### WORK ORDER
Locate the line with "Decompose this app" in the material. Copy that line and each one after it, through the last, exactly and with nothing else.

### INPUT
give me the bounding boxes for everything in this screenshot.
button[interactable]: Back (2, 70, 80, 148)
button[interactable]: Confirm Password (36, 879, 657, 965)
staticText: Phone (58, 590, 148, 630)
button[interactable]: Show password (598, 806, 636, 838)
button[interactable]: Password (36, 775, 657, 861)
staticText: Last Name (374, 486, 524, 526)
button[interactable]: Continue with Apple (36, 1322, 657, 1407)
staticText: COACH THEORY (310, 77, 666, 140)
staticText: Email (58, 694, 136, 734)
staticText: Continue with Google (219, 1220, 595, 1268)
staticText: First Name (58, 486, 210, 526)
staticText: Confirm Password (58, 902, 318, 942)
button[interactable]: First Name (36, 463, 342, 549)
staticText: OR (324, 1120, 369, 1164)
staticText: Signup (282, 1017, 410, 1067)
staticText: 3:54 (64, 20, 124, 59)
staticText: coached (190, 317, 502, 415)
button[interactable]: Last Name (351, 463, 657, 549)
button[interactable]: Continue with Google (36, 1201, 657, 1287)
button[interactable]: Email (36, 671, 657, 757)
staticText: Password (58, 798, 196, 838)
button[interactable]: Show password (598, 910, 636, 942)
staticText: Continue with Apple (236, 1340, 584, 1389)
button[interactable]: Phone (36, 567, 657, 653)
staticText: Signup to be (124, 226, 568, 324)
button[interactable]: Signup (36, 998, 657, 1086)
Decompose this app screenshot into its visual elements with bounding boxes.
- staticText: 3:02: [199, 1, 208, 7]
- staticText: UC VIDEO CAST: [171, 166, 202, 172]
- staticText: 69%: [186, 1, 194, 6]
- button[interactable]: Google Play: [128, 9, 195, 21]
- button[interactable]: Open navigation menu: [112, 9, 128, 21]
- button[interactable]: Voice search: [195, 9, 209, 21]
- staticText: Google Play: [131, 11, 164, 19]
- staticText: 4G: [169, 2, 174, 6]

### FINISHED TASK
Decompose this app screenshot into its visual elements with bounding boxes.
- staticText: 3:02: [199, 1, 208, 7]
- staticText: UC VIDEO CAST: [171, 166, 202, 172]
- staticText: 69%: [186, 1, 194, 6]
- button[interactable]: Google Play: [128, 9, 195, 21]
- button[interactable]: Open navigation menu: [112, 9, 128, 21]
- button[interactable]: Voice search: [195, 9, 209, 21]
- staticText: Google Play: [131, 11, 164, 19]
- staticText: 4G: [169, 2, 174, 6]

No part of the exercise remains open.